In Kiew zeigte man sich besorgt oder verärgert und verwies auf das besondere Sicherheitsbedürfnis des Präsidenten. Mancher sah den Besuch deswegen schon platzen. Oleksij Makeiev, Botschafter der Ukraine in Deutschland, sagte auf Anfrage: „Ich sage es diplomatisch: Sie sehen mich nicht glücklich.“
Das ist deutlich höflicher formuliert als die Kritik, der Spott, ja der Hohn, der aus allerlei deutschen Provinzen mal wieder auf die Hauptstadt einplapperte. Motto: Typisch Berlin, da klappt einfach nichts. Doch stimmt das?
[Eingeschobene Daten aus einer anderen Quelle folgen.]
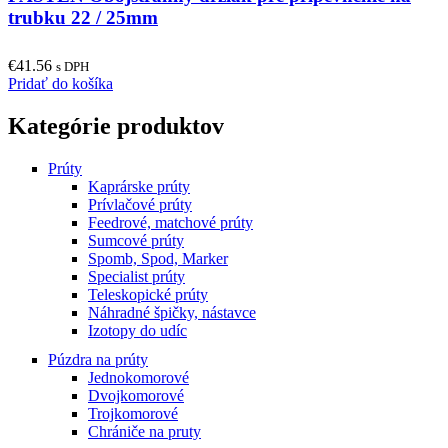
trubku 22 / 25mm
€
41.56
s DPH
Pridať do košíka
Kategórie produktov
Prúty
Kaprárske prúty
Prívlačové prúty
Feedrové, matchové prúty
Sumcové prúty
Spomb, Spod, Marker
Specialist prúty
Teleskopické prúty
Náhradné špičky, nástavce
Izotopy do udíc
Púzdra na prúty
Jednokomorové
Dvojkomorové
Trojkomorové
Chrániče na pruty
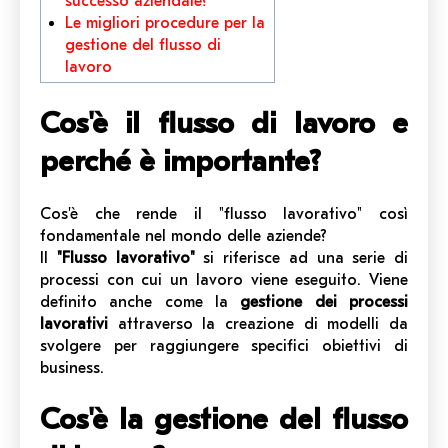
successo aziendale?
Le migliori procedure per la
gestione del flusso di
lavoro
Cos'è il flusso di lavoro e
perché è importante?
Cos'è che rende il "flusso lavorativo" così
fondamentale nel mondo delle aziende?
Il
"Flusso lavorativo"
si riferisce ad una serie di
processi con cui un lavoro viene eseguito. Viene
definito anche come la
gestione dei processi
lavorativi
attraverso la creazione di modelli da
svolgere per raggiungere specifici obiettivi di
business.
Cos'è la gestione del flusso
Da ist die Polizeipräsidentin Barbara Slowik, die lauthals nicht etwa über das Leck in den eigenen Reihen schimpfte, sondern über diejenigen, die es genutzt und den Besuch berichtet haben: „Ich finde es unerträglich, dass – wenn man dem Artikel in der Zeitung Glauben schenkt – ein einzelner Mitarbeiter das Ansehen der Polizei Berlin auf eine derart beschämende Weise national und international beschädigt. Ich kann nur vermuten, dass sich derjenige der Tragweite seines Handelns nicht bewusst war. Dass Schlagzeilen einer Zeitung höhergestellt werden als die Zuverlässigkeit der Polizei Berlin und das in uns gesetzte Vertrauen, ist in keiner Weise zu tolerieren“, sagte sie. Deswegen habe sie auch das Landeskriminalamt mit den Ermittlungen zu dem Geheimnisverrat betraut.
Ich finde es unerträglich, dass ein einzelner Mitarbeiter das Ansehen der Polizei Berlin auf eine derart beschämende Weise national und international beschädigt
Das sind scharfe Worte. Die aber nichts daran ändern, dass es ihre eigene Pressestelle war, die Vorbereitungen auf den Besuch bestätigt – man könnte auch sagen: zugegeben hat. Man habe auf Anfrage gar nichts anderes tun dürfen als antworten. Schließlich sei man „zur Wahrheit verpflichtet“, hieß es.
Nun ist der Begriff Wahrheit natürlich ein weiter. Zur Illustration folgt ein Protokoll der Bundespressekonferenz von Freitag zum selben Thema. Es fragt jeweils ein Journalist. Es antwortet Wolfgang Büchner, Stellvertretender Regierungssprecher, im Regierungsjargon abgekürzt SRS:
Herr Büchner, gibt es irgendetwas Neues, was einen möglichen Besuch des ukrainischen Präsidenten in Deutschland angeht? Es gibt ja zwei beziehungsweise drei Optionen: Er kommt nach Berlin, er kommt nach Aachen oder er kommt gar nicht. Gibt es da irgendwelche Klärungen?
Zu diesem Thema kann ich Ihnen heute überhaupt gar nichts sagen.
Ist bekannt beziehungsweise wird erwartet, dass Herr Selenskyj persönlich den Preis entgegennimmt?
Das, was ich gerade gesagt habe, kann ich gerne wiederholen: Ich kann zu diesem Thema heute nichts beitragen.
Eigentlich sollte ja auch der französische Präsident Emmanuel Macron zur Verleihung des Karlspreises kommen und dort auch eine Rede halten. Er hat dann wieder abgesagt. Hat Herr Macron gegenüber dem Kanzler seine Absage begründet?
Dazu ist mir nichts bekannt.
Ich versuche es noch einmal anders: Angenommen, der ukrainische Präsident würde nach Deutschland reisen. Wäre es im Interesse der Bundesregierung, dass dieser Besuch erst kurz vorher bekannt wird, so wie das ja in Washington, Warschau, Den Haag, Helsinki, Paris und Brüssel auch funktioniert hat?
Wenn es so einen Besuch gäbe, würden wir den kurzfristig ankündigen.
Bereitet sich die Bundesregierung auf alle drei möglichen Szenarien vor?
Ich wiederhole, was ich vorhin gesagt habe: Ich werde zu diesem Thema heute weiter nichts sagen.
Aber Sie können doch sagen, ob Sie sich ...
Nein, werde ich nicht.
... nachdem eine Bandbreite genannt wurde, ...
Nein.
... ob Sie in der Vorbereitung die volle Bandbreite in Arbeit haben?
Ich werde aus Gründen nichts zu diesem Thema sagen.